[[ The records, beginning ]]
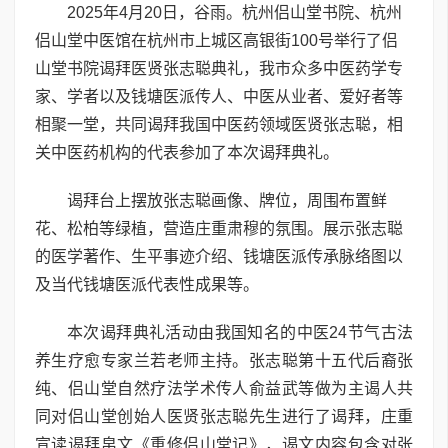
2025年4月20日，谷雨。杭州侣山堂书院、杭州
侣山堂中医馆在杭州市上城区高银街100号举行了侣
山堂书院谒拜医贤张志聪典礼，我市众多中医药学专
家、学者以及钱塘医派传人、中医从业者、爱好者等
相聚一堂，共同谒拜我国中医药领域医贤张志聪，相
关中医药机构的代表参加了本次谒拜典礼。
谒拜台上摆放张志聪画像、牌位，周围布置鲜
花、松柏等绿植，营造庄重肃穆的氛围。展示张志聪
的医学著作、生平事迹介绍、钱塘医派传承脉络图以
及当代钱塘医派代表性成果等。
本次谒拜典礼活动由我国知名的中医24节气古法
养生疗愈专家兰若老师主持。张志聪第十五代后裔张
纯、侣山堂自然疗法学术传人俞益武等做为主谒人共
同对侣山堂创始人医贤张志聪先生进行了谒拜，庄重
宣读谒拜帛文《重修侣山堂记》，谒文内容包含对张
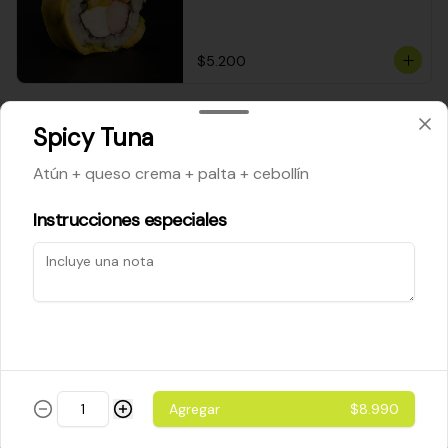
$5.200
Cheese Roll
Spicy Tuna
Queso crema - palta - cebollín
Atún + queso crema + palta + cebollín
Instrucciones especiales
$5.200
Ebi Roll
Camarón - palta
Agregar
$8.990
$5.800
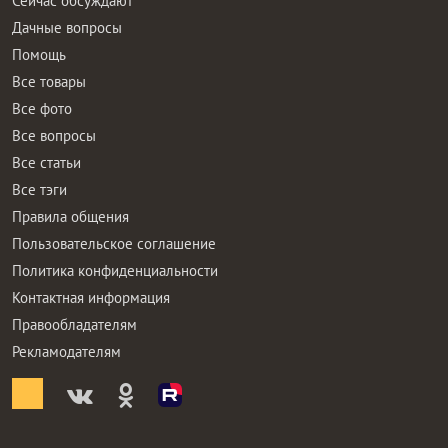
Сейчас обсуждают
Дачные вопросы
Помощь
Все товары
Все фото
Все вопросы
Все статьи
Все тэги
Правила общения
Пользовательское соглашение
Политика конфиденциальности
Контактная информация
Правообладателям
Рекламодателям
[[ The records, end ]]
Brief.
Copy out every entry above, character for character, excluding pictures.

Exercise answer.
2025年4月20日，谷雨。杭州侣山堂书院、杭州
侣山堂中医馆在杭州市上城区高银街100号举行了侣
山堂书院谒拜医贤张志聪典礼，我市众多中医药学专
家、学者以及钱塘医派传人、中医从业者、爱好者等
相聚一堂，共同谒拜我国中医药领域医贤张志聪，相
关中医药机构的代表参加了本次谒拜典礼。
谒拜台上摆放张志聪画像、牌位，周围布置鲜
花、松柏等绿植，营造庄重肃穆的氛围。展示张志聪
的医学著作、生平事迹介绍、钱塘医派传承脉络图以
及当代钱塘医派代表性成果等。
本次谒拜典礼活动由我国知名的中医24节气古法
养生疗愈专家兰若老师主持。张志聪第十五代后裔张
纯、侣山堂自然疗法学术传人俞益武等做为主谒人共
同对侣山堂创始人医贤张志聪先生进行了谒拜，庄重
宣读谒拜帛文《重修侣山堂记》，谒文内容包含对张
$5.200
Cheese Roll
Spicy Tuna
Queso crema - palta - cebollín
Atún + queso crema + palta + cebollín
Instrucciones especiales
$5.200
Ebi Roll
Camarón - palta
Agregar
$8.990
$5.800
Сейчас обсуждают
Дачные вопросы
Помощь
Все товары
Все фото
Все вопросы
Все статьи
Все тэги
Правила общения
Пользовательское соглашение
Политика конфиденциальности
Контактная информация
Правообладателям
Рекламодателям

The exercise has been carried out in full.